(Page images and extracted text)
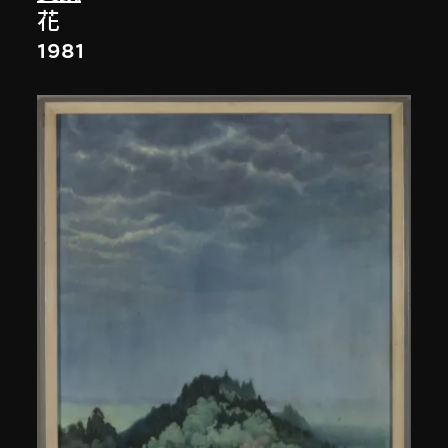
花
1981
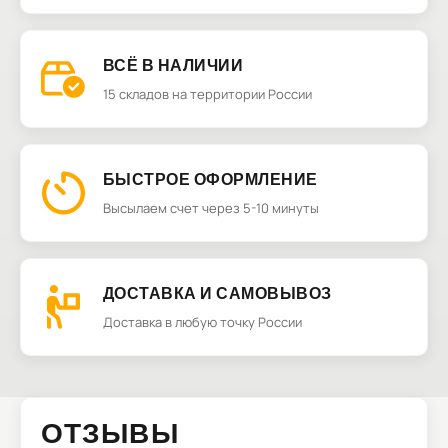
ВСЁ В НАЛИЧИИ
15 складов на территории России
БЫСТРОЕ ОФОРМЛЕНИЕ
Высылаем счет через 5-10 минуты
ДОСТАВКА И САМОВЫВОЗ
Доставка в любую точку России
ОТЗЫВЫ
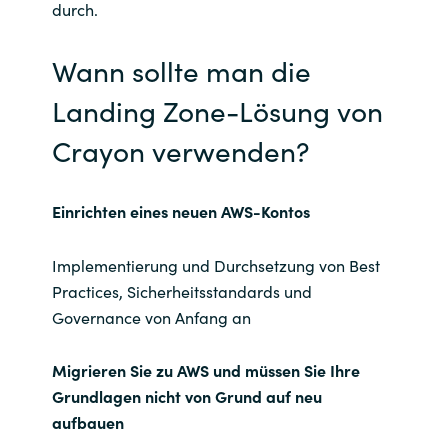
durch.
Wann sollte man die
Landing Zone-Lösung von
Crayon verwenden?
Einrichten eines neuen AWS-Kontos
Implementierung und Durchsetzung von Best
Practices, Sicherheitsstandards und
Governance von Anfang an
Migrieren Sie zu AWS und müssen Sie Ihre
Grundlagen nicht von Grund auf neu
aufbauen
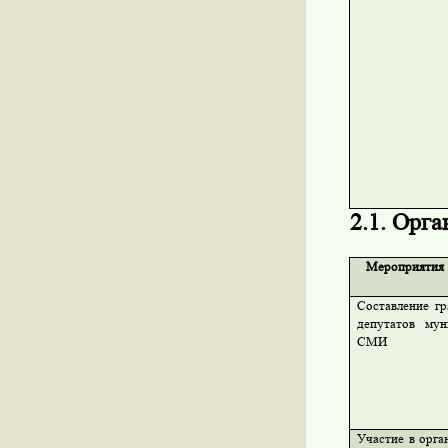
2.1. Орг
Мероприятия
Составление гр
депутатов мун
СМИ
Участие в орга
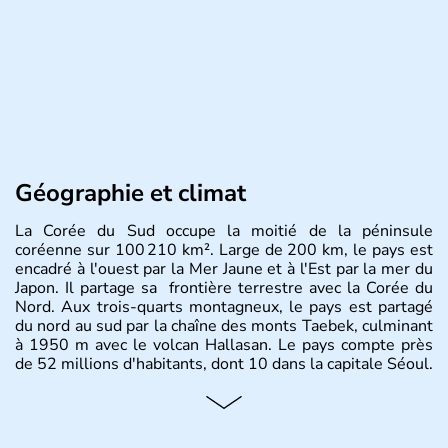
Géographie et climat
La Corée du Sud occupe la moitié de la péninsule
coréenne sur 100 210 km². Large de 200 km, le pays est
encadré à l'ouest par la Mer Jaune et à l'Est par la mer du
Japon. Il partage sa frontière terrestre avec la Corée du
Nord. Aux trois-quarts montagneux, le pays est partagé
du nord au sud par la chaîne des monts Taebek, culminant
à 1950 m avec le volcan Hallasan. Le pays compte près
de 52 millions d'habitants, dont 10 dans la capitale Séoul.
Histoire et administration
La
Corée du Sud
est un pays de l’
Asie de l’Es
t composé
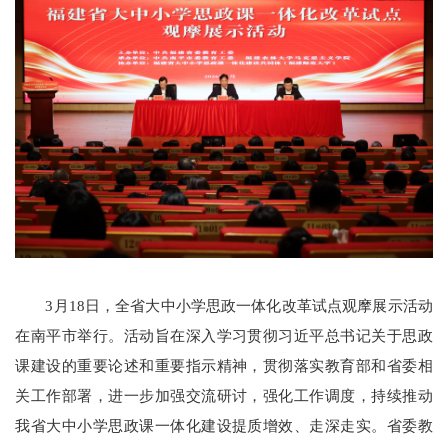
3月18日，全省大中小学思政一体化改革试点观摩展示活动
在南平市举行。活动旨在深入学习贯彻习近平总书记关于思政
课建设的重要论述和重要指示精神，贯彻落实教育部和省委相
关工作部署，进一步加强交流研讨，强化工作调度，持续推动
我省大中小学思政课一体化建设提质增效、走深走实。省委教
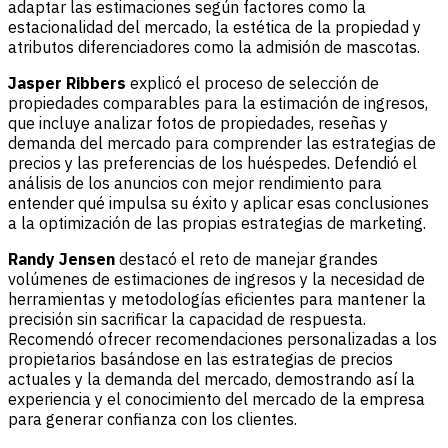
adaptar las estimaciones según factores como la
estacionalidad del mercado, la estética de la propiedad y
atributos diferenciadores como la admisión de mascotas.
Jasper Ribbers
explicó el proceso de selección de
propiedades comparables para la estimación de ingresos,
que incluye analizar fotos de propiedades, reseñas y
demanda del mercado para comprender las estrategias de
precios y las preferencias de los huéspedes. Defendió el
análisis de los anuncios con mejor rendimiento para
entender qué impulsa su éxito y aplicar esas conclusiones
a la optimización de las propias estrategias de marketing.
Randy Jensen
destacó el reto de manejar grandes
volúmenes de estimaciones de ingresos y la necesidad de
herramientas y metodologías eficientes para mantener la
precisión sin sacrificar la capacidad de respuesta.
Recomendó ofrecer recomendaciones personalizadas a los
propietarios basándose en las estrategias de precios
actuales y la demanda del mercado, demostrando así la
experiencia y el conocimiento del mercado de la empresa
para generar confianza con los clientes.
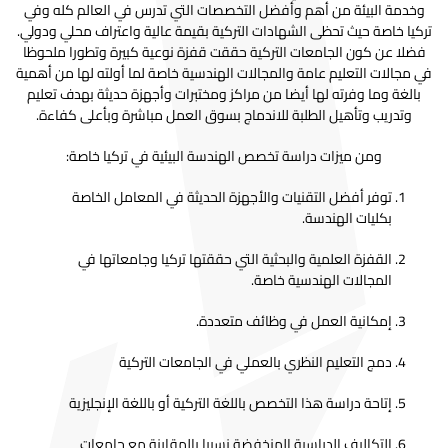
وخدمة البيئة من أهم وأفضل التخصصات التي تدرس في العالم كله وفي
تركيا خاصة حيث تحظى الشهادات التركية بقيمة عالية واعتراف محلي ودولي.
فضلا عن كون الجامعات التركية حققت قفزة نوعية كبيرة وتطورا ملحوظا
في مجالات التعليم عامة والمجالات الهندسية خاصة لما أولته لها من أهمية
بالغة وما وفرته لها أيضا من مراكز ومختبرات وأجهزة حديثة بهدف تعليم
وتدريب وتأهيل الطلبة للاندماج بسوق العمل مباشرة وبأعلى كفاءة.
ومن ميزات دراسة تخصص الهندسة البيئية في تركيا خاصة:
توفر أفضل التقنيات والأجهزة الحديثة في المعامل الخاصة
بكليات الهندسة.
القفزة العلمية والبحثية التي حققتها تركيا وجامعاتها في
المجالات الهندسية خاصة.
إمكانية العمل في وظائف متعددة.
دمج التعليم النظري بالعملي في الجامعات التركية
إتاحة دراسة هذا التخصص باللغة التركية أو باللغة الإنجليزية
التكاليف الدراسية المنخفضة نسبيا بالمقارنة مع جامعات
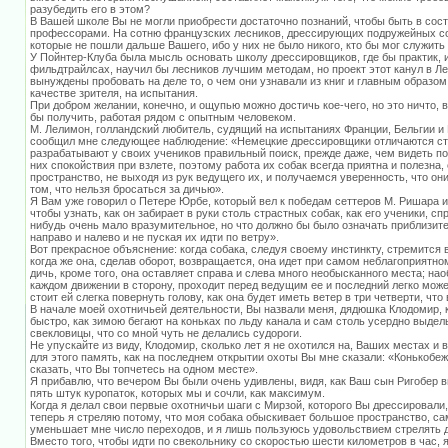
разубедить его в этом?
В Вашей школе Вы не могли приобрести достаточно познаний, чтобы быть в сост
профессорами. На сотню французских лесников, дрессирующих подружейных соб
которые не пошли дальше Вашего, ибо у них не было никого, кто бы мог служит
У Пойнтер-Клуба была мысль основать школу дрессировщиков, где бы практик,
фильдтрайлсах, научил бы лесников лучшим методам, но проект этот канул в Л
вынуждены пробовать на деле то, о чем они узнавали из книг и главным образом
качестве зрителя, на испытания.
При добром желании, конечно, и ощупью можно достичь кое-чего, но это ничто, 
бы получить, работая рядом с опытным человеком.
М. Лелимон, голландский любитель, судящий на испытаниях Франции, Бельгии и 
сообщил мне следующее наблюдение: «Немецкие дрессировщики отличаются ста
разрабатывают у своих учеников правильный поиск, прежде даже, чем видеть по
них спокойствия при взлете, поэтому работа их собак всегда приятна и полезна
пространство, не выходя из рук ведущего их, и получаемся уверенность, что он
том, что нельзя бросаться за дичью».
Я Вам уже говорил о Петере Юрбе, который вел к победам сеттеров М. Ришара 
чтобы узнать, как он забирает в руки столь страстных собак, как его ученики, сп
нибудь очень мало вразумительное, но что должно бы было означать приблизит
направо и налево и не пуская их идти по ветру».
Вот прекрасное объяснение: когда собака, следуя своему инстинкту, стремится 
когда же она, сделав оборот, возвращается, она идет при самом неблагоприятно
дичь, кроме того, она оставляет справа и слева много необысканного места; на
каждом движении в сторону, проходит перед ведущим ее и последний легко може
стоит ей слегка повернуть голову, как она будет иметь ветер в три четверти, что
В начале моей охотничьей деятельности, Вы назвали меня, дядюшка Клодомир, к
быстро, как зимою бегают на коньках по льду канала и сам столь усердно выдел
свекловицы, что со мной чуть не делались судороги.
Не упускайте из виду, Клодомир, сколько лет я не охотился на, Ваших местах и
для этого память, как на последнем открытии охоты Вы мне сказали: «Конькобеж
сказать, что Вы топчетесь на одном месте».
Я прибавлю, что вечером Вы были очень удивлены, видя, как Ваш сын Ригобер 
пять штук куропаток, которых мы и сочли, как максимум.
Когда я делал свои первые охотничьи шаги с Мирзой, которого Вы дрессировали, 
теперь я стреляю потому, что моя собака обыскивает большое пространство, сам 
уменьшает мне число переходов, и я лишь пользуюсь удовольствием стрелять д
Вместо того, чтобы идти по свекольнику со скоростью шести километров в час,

▸ **About this exercise**
Find the line with "ДОСТАВКА И САМОВЫВОЗ" in the entries above. Set down exactly every line from it up to and including the line with "explicó el proceso de selección de", images excluded.

▸ **Output of the task**
ДОСТАВКА И САМОВЫВОЗ
Доставка в любую точку России
ОТЗЫВЫ
durch.
Wann sollte man die
Landing Zone-Lösung von
Crayon verwenden?
Einrichten eines neuen AWS-Kontos
Implementierung und Durchsetzung von Best
Practices, Sicherheitsstandards und
Governance von Anfang an
Migrieren Sie zu AWS und müssen Sie Ihre
Grundlagen nicht von Grund auf neu
aufbauen
2.1. Орг
Мероприятия
Составление гр
депутатов мун
СМИ
Участие в орга
Géographie et climat
La Corée du Sud occupe la moitié de la péninsule
coréenne sur 100 210 km². Large de 200 km, le pays est
encadré à l'ouest par la Mer Jaune et à l'Est par la mer du
Japon. Il partage sa frontière terrestre avec la Corée du
Nord. Aux trois-quarts montagneux, le pays est partagé
du nord au sud par la chaîne des monts Taebek, culminant
à 1950 m avec le volcan Hallasan. Le pays compte près
de 52 millions d'habitants, dont 10 dans la capitale Séoul.
Histoire et administration
La
Corée du Sud
est un pays de l’
Asie de l’Es
t composé
3月18日，全省大中小学思政一体化改革试点观摩展示活动
在南平市举行。活动旨在深入学习贯彻习近平总书记关于思政
课建设的重要论述和重要指示精神，贯彻落实教育部和省委相
关工作部署，进一步加强交流研讨，强化工作调度，持续推动
我省大中小学思政课一体化建设提质增效、走深走实。省委教
adaptar las estimaciones según factores como la
estacionalidad del mercado, la estética de la propiedad y
atributos diferenciadores como la admisión de mascotas.
Jasper Ribbers
explicó el proceso de selección de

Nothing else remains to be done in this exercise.